Technically, this bears similarity to a question posed here recently: Link. And I think that there's a salient point to be drawn from that. I agree with you that embeddment into the footing would increase capacity with respect to edge distances etc. However, I would then argue that your embeddment depth is really the depth of embeddment into the footing, not the embeddment into the pier plus the embeddment into the footing. And maybe that works, it would depend on how deep that footing is I suppose. Essentially, your pier becomes just a pass through element with the real moment resistance occurring at the footing.

It's also worth noting that the App D method isn't the only way to anchor a bar. STM etc are also valid, perhaps more so.





I like to debate structural engineering theory -- a lot. If I challenge you on something, know that I'm doing so because I respect your opinion enough to either change it or adopt it.

 

[XR250]

Seems like you could but a templated bearing plate on the embedded anchors and then cast the pier around the assembly. The entire assembly could still be off a little, but maybe better than having two or three individual anchors misplaced. Most of the jobs I do are small enough that they would be happy to field weld a column to that plate if it ain't galvanized. May not make sense for big boy jobs.

 

[StrucDesignPE]

The deeper you go the deeper the theoretical breakout cone for one anchor so the more likely the breakout cones of the anchors within the group are to interfere with each others' breakout cones.

This is what I wasn't sure about. I realize through different calcs/projects I have done that increasing embedment can sometimes make the edge distances increase and anchor capacity be reduced. My big concern is concrete breakout.

I agree with you that embeddment into the footing would increase capacity with respect to edge distances etc. However, I would then argue that your embeddment depth is really the depth of embeddment into the footing, not the embeddment into the pier plus the embeddment into the footing. And maybe that works, it would depend on how deep that footing is I suppose. Essentially, your pier becomes just a pass through element with the real moment resistance occurring at the footing.
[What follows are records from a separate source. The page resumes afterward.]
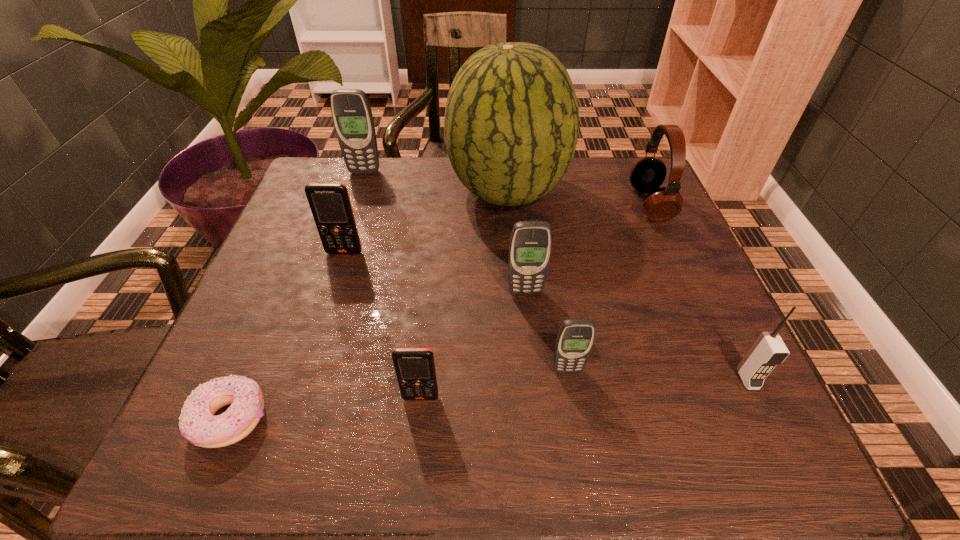 The height and width of the screenshot is (540, 960). Identify the location of vacant region at the near right corner. (757, 431).

Find the location of a particular element. The width and height of the screenshot is (960, 540). empty space between the shortest object and the farthest gray cellular telephone is located at coordinates (298, 295).

At what (x,y) coordinates should I click in order to perform the action: click on vacant space in between the headset and the watermelon. Please return your answer as a coordinate pair (x, y). The height and width of the screenshot is (540, 960). Looking at the image, I should click on (579, 198).

The height and width of the screenshot is (540, 960). Identify the location of free space that is in between the second farthest gray cellular telephone and the fifth nearest cellular telephone. (435, 273).

Identify the location of free space between the farthest gray cellular telephone and the smaller orange cellular telephone. (393, 285).

The image size is (960, 540). Identify the location of vacant area between the headset and the watermelon. (579, 198).

At what (x,y) coordinates should I click in order to perform the action: click on unoccupied position between the rightmost cellular telephone and the tallest object. Please return your answer as a coordinate pair (x, y). The height and width of the screenshot is (540, 960). Looking at the image, I should click on (628, 286).

I want to click on empty location between the left orange cellular telephone and the headset, so click(497, 228).

The image size is (960, 540). In order to click on free space between the black headset and the right orange cellular telephone in this screenshot , I will do `click(536, 300)`.

I want to click on vacant area that lies between the rightmost cellular telephone and the shortest object, so click(x=490, y=399). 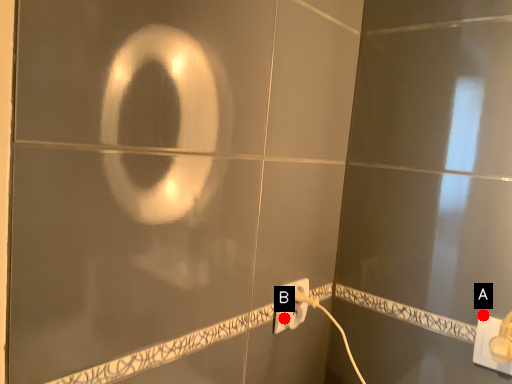 Question: Two points are circled on the image, labeled by A and B beside each circle. Which of the following is the closest to the observer?

Choices:
 (A) A is closer
 (B) B is closer

Answer: (A) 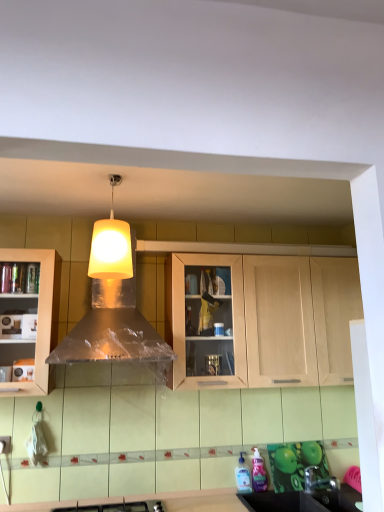 What do you see at coordinates (304, 500) in the screenshot? I see `black plastic sink at lower right` at bounding box center [304, 500].

This screenshot has width=384, height=512. Find the location of `translucent plastic bottle at lower center, the second bottle from the left`. translucent plastic bottle at lower center, the second bottle from the left is located at coordinates (259, 473).

What do you see at coordinates (113, 326) in the screenshot? I see `metallic silver hood at center` at bounding box center [113, 326].

This screenshot has height=512, width=384. I want to click on metallic silver hood at center, so click(113, 326).

You are a GUI agent. You are given a task and a screenshot of the screen. Output one action in this format:
    pyautogui.click(x=<x>, y=<y>)
    Task: Click on the translucent plastic bottle at lower center, which ranks as the second bottle in right-to-left order
    The width and height of the screenshot is (384, 512).
    Given the screenshot: What is the action you would take?
    pyautogui.click(x=243, y=476)

What do you see at coordinates (243, 476) in the screenshot? I see `translucent plastic bottle at lower center, which ranks as the second bottle in right-to-left order` at bounding box center [243, 476].

At what (x,y) coordinates should I click in order to perform the action: click on black plastic sink at lower right. Please return your answer as a coordinate pair (x, y). This screenshot has width=384, height=512. Looking at the image, I should click on (304, 500).

Is point (241, 473) positioned after point (107, 219)?

No, it is in front of (107, 219).

From a real-world perspective, is translucent plastic bottle at lower center, positioned as the 1th bottle in left-to-right order, under white matte lampshade at upper center?

Yes.

Who is smaller, translucent plastic bottle at lower center, positioned as the 1th bottle in left-to-right order, or white matte lampshade at upper center?

translucent plastic bottle at lower center, positioned as the 1th bottle in left-to-right order, is smaller.

Relative to white matte lampshade at upper center, is translucent plastic bottle at lower center, which ranks as the second bottle in right-to-left order, in front or behind?

translucent plastic bottle at lower center, which ranks as the second bottle in right-to-left order, is positioned farther from the viewer than white matte lampshade at upper center.

Considering the relative sizes of metallic silver hood at center and translucent plastic bottle at lower center, the second bottle from the left, in the image provided, is metallic silver hood at center shorter than translucent plastic bottle at lower center, the second bottle from the left,?

No.

Identify the location of hood that is on the left side of translucent plastic bottle at lower center, acting as the first bottle starting from the right. (113, 326).

Which is behind, metallic silver hood at center or translucent plastic bottle at lower center, the second bottle from the left?

translucent plastic bottle at lower center, the second bottle from the left.

Is metallic silver hood at center facing away from translucent plastic bottle at lower center, the second bottle from the left?

metallic silver hood at center is not turned away from translucent plastic bottle at lower center, the second bottle from the left.

Find the location of a particular element. cabinetry located above the black plastic sink at lower right (from a real-world perspective) is located at coordinates (266, 321).

From the image's perspective, which is above, black plastic sink at lower right or light wood cabinet at center?

light wood cabinet at center.

Are black plastic sink at lower right and light wood cabinet at center beside each other?

No, black plastic sink at lower right is not in contact with light wood cabinet at center.

Which is correct: black plastic sink at lower right is inside light wood cabinet at center, or outside of it?

black plastic sink at lower right is outside light wood cabinet at center.

Is point (329, 480) closer to viewer compared to point (284, 349)?

No.

Is satin nickel faucet at lower right not close to light wood cabinet at center?

No, satin nickel faucet at lower right is not far from light wood cabinet at center.

Is satin nickel faucet at lower right wider than light wood cabinet at center?

No, satin nickel faucet at lower right is not wider than light wood cabinet at center.

From a real-world perspective, is satin nickel faucet at lower right positioned above or below light wood cabinet at center?

From a real-world perspective, satin nickel faucet at lower right is physically below light wood cabinet at center.

The image size is (384, 512). I want to click on cabinetry in front of the translucent plastic bottle at lower center, acting as the first bottle starting from the right, so click(266, 321).

Does light wood cabinet at center have a lesser width compared to translucent plastic bottle at lower center, the second bottle from the left?

No, light wood cabinet at center is not thinner than translucent plastic bottle at lower center, the second bottle from the left.

Is light wood cabinet at center next to translucent plastic bottle at lower center, the second bottle from the left, and touching it?

light wood cabinet at center and translucent plastic bottle at lower center, the second bottle from the left, are clearly separated.

Does light wood cabinet at center turn towards translucent plastic bottle at lower center, the second bottle from the left?

No, light wood cabinet at center is not oriented towards translucent plastic bottle at lower center, the second bottle from the left.

From a real-world perspective, does metallic silver hood at center sit lower than white matte lampshade at upper center?

Yes, from a real-world perspective, metallic silver hood at center is under white matte lampshade at upper center.

From the image's perspective, is metallic silver hood at center on top of white matte lampshade at upper center?

No, from the image's perspective, metallic silver hood at center is not over white matte lampshade at upper center.

Can you confirm if metallic silver hood at center is positioned to the right of white matte lampshade at upper center?

No, metallic silver hood at center is not to the right of white matte lampshade at upper center.

Who is taller, metallic silver hood at center or white matte lampshade at upper center?

metallic silver hood at center is taller.

From the picture: Is translucent plastic bottle at lower center, which ranks as the second bottle in right-to-left order, beside translucent plastic bottle at lower center, the second bottle from the left?

Absolutely, translucent plastic bottle at lower center, which ranks as the second bottle in right-to-left order, is next to and touching translucent plastic bottle at lower center, the second bottle from the left.

Considering the relative sizes of translucent plastic bottle at lower center, positioned as the 1th bottle in left-to-right order, and translucent plastic bottle at lower center, acting as the first bottle starting from the right, in the image provided, is translucent plastic bottle at lower center, positioned as the 1th bottle in left-to-right order, shorter than translucent plastic bottle at lower center, acting as the first bottle starting from the right,?

Indeed, translucent plastic bottle at lower center, positioned as the 1th bottle in left-to-right order, has a lesser height compared to translucent plastic bottle at lower center, acting as the first bottle starting from the right.

How many degrees apart are the facing directions of translucent plastic bottle at lower center, positioned as the 1th bottle in left-to-right order, and translucent plastic bottle at lower center, the second bottle from the left?

2.12 degrees separate the facing orientations of translucent plastic bottle at lower center, positioned as the 1th bottle in left-to-right order, and translucent plastic bottle at lower center, the second bottle from the left.

From a real-world perspective, relative to translucent plastic bottle at lower center, acting as the first bottle starting from the right, is translucent plastic bottle at lower center, which ranks as the second bottle in right-to-left order, vertically above or below?

Clearly, from a real-world perspective, translucent plastic bottle at lower center, which ranks as the second bottle in right-to-left order, is below translucent plastic bottle at lower center, acting as the first bottle starting from the right.

Locate an element on the screen. The height and width of the screenshot is (512, 384). light fixture in front of the translucent plastic bottle at lower center, which ranks as the second bottle in right-to-left order is located at coordinates point(111,245).

The width and height of the screenshot is (384, 512). Identify the location of hood above the translucent plastic bottle at lower center, the second bottle from the left (from a real-world perspective). (113, 326).

Looking at the image, which one is located further to light wood cabinet at center, black plastic sink at lower right or white matte lampshade at upper center?

black plastic sink at lower right.

Considering their positions, is translucent plastic bottle at lower center, acting as the first bottle starting from the right, positioned further to translucent plastic bottle at lower center, positioned as the 1th bottle in left-to-right order, than satin nickel faucet at lower right?

Among the two, satin nickel faucet at lower right is located further to translucent plastic bottle at lower center, positioned as the 1th bottle in left-to-right order.

When comparing their distances from light wood cabinet at center, does metallic silver hood at center or white matte lampshade at upper center seem further?

white matte lampshade at upper center is further to light wood cabinet at center.

Looking at the image, which one is located further to translucent plastic bottle at lower center, positioned as the 1th bottle in left-to-right order, satin nickel faucet at lower right or white matte lampshade at upper center?

Based on the image, white matte lampshade at upper center appears to be further to translucent plastic bottle at lower center, positioned as the 1th bottle in left-to-right order.

Looking at the image, which one is located further to translucent plastic bottle at lower center, the second bottle from the left, translucent plastic bottle at lower center, which ranks as the second bottle in right-to-left order, or light wood cabinet at center?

I was thinking the same thing. My piers are likely around 1'-4" tall. This is short and to me seems like keeping the anchor rods plumb would not be so much of an issue. I feel like it is best to run the anchor rod into the footing and design it to be deep enough to get embedment in the footing alone. Since the footing is rather large, edge distance is not an issue. My embedment depth would only be the depth in the footing so my assumed breakout cone would be smaller than if I consider embedment all the way through the pier too. Just wanted to see if this makes sense to anyone else but me. I have also considered just setting the baseplate on top of the footing without a pier.

 

[Once20036]

I`ve taken the approach described in this thread to develop the tensile capacity of anchor rods at braced frames.
I think that it's worth a quick discussion/reminder regarding what happens with the shear forces in these locations.
If you tensile resistance comes from the top of the footing, now you have a shear force applied 1'-4" above this point. This will create additional moment and additional tensile forces that need to be resisted by the anchor bolts.

 

[cliff234]

"I understand the constructability issues and don't think it will be a problem."

Respectfully, you may not think it will be a problem, but you won't be the one building it. I would encourage you to provide headed anchor rods and lap splice them with vertical reinforcing in the pedestal. And provide plenty of confining ties. I assume that you have vertical reinforcing in your pedestal, so you just have to make sure it is sized and configured to lap with the anchor rods. Make sure your pedestal is tall enough to accomplish the lap.